MITCHELL, SOUTH DAKOTA-- Amy Novak became the 20th president of Dakota Wesleyan University on Friday, September 27, 2013. Present at the inaugural ceremony were three past president: Rev. Dr. Don Messer, Dr. James Beddow,and Dr. Robert Duffet.
Rev. Greg Kroger, Director of Ministries, Dakotas Conference presented President Novak with the sermons of John Wesley and conducted "The Community Prayer of Investiture".
The following is an excerpt for the inaugural address of Amy Novak
Friends, it was before South Dakota was even a state that a pioneer band of Methodist circuit riders “dared everything and were deterred by nothing” as they ventured into the rugged undeveloped landscape of central South Dakota with a commitment to bring Christian education to “those who might otherwise be unable” to afford an education. For the early Methodists, nothing garnered higher priority than the development of schools, since education “opened” minds and souls. Through this “awakening,” lives would be changed, communities strengthened, economies revived, and our world transformed to something greater.

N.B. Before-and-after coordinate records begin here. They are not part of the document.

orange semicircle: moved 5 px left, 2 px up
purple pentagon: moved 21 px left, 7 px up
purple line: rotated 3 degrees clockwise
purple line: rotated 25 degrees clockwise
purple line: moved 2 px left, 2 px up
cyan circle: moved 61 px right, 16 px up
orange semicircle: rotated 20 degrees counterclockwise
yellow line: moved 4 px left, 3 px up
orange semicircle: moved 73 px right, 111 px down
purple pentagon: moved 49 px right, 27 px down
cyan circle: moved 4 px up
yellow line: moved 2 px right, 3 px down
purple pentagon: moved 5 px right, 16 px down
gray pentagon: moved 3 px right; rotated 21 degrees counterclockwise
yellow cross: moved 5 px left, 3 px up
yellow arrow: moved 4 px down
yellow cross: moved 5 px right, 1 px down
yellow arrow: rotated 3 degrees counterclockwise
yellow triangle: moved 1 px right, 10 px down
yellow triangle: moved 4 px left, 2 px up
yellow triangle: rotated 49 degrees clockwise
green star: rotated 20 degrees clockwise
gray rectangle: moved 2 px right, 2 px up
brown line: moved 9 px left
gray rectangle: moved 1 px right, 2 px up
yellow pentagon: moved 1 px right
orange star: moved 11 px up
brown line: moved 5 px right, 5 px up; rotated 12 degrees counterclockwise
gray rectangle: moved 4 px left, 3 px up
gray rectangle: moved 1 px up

In the Gospel, Saint Mark tells a powerful story of a deaf man brought to Jesus near the Sea of Galilee. The deaf man had a severe speech impediment and his friends begged Jesus to lay his hand on him. Jesus took the man aside in private, away from the crowd, and put his fingers into his ears. Then, Jesus spat and touched his tongue. Looking up to Heaven, Jesus prayed and said to the deaf man, “Ephphatha” – that is “Be opened.” Immediately his ears were opened, his tongue was released and he spoke plainly.
Ephphatha – be opened.
The power and spirit of Ephphatha inspired our early Methodists who recognized the powerful transformation possible through education. With boldness, they opened this university on the prairie to women, to American Indians, to the poor, the downtrodden, and arguably the deaf, not just those deaf in a sensory way, but those whose hearts were deaf to God’s call.
By taking the dirt of the earth and building a school of stone, these founders believed the ears, eyes and minds could be opened to Christ’s call for each of them. Through education, these future leaders could become Christ’s voice of love, Christ’s hands of compassion, and Christ’s feet of mercy to a wounded world.
“Be Opened” describes our aspiration for a DWU education today. At the intersection of our Christ-centered, entrepreneurial university lays a passion for clarifying the relevancy and richness of the humanities, a discovery of the beauty and complexity of the sciences with an intentional integration of our Christian obligation to service and justice. A 21st-century education at DWU goes beyond skills training and book learning. DWU is moving boldly forward to educate and develop bold, innovative, principle-centered, Christian leaders.